# Fort Davis Cyclefest. Anybody going?



## bigV (Oct 22, 2012)

Anybody out there familiar with this event? It looks like it could be really fantastic in a painful sort of way...It's an "easy" 10hr drive from Houston.


----------



## George M (Sep 25, 2008)

I did that event in 2008 and I thought it was pretty nice and scenic. I did sign up for the dinner after the ride, which at that time was spaghetti. There is limited places to eat in Fort Davis, but enough to get you by, for the few days your going to be there. It gets cool in the morning because you are up so high, but I dressed like I do around here in Katy as it warms up pretty fast. You'll see a lot of riders stopped in the first 10 miles, shedding jackets and tights. Anyhow it was fun and we registered early so we could stay at Prude Ranch. We left a few days early and went down to Big Bend, which is a pretty nice stop. A little out of the way, but I thought it was worth it.

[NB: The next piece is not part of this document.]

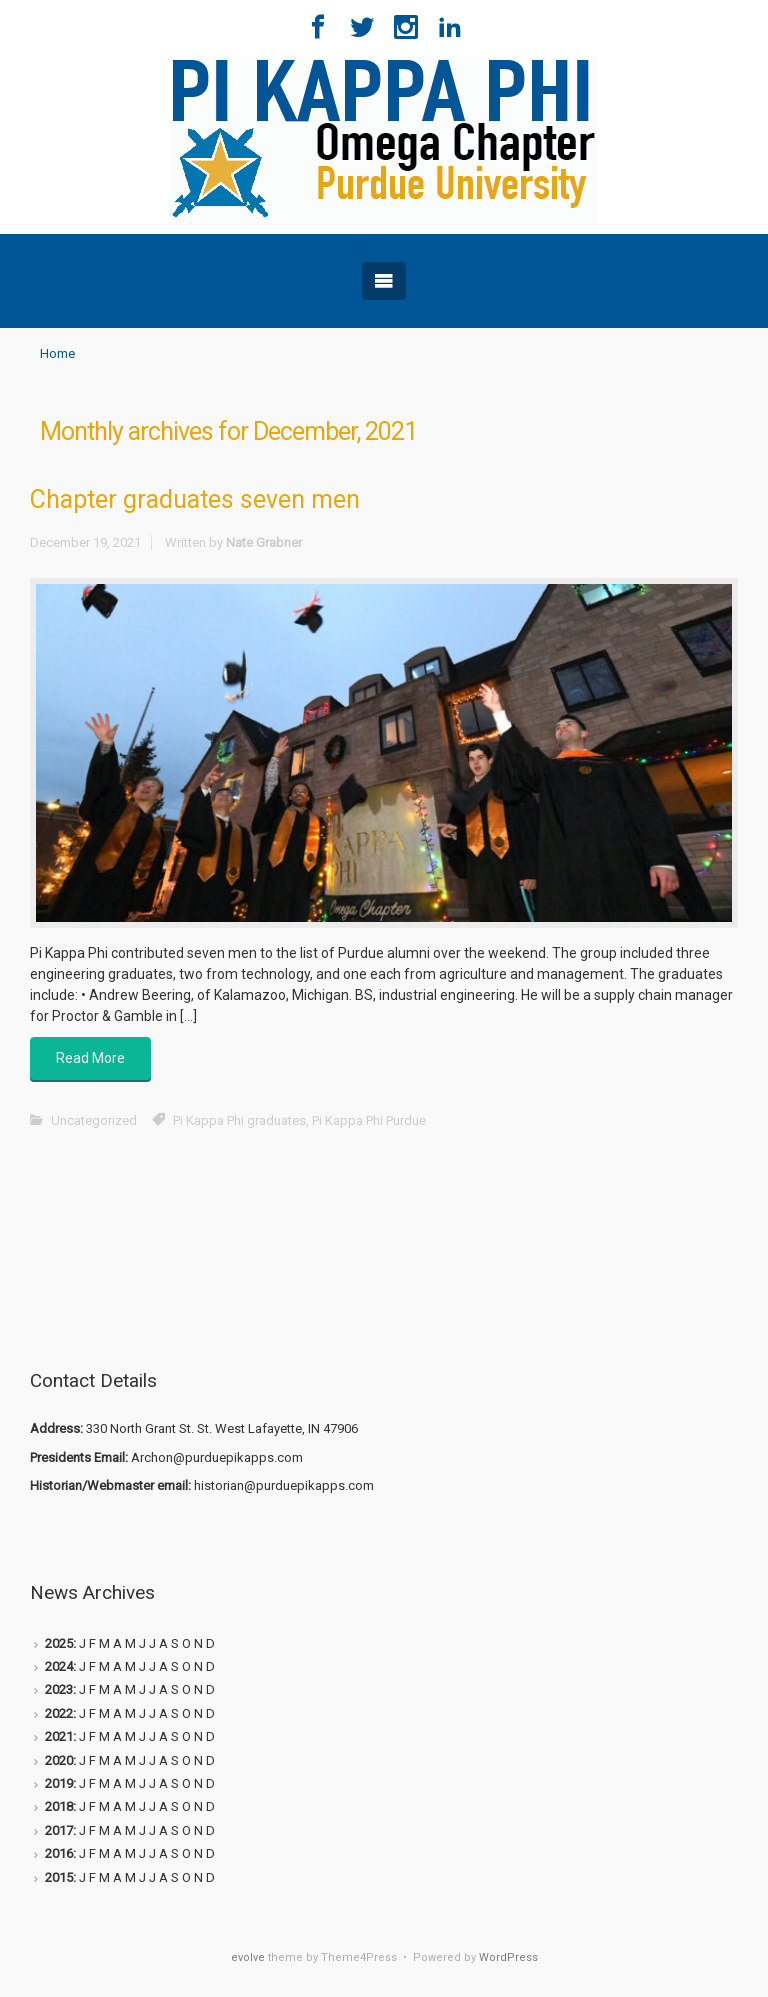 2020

Have fun.


----------



## bigV (Oct 22, 2012)

Thanks for the info George M. It looks like if I won't know if I can do the event until the last minute (work is interfering with my life).

v


----------



## George M (Sep 25, 2008)

bigV said:


> Thanks for the info George M. It looks like if I won't know if I can do the event until the last minute (work is interfering with my life).
> 
> v


Too bad, it is a nice ride. I know what you mean about the work.


----------



## skinewmexico (Apr 19, 2010)

Great ride. Really fun, until you hit Bear Mountain. No dinner this year, but I think Big Bend Brewery is supposed to have a few kegs at the finish.

More restaurants in Marfa, and you can always run out and see the Marfa Lights.


----------



## Guerciotti (Nov 11, 2014)

How was the ride, I did that ride twice as a Junior when I was in High School. Rode with the racers and finished by 1 pm every year. We did the race up the observatory from the parking lot to the top, 7:23 minutes.

As I remember there are 3 or 4 climbs with the one before lunch being the hardest. The others were hard but not as steep.


----------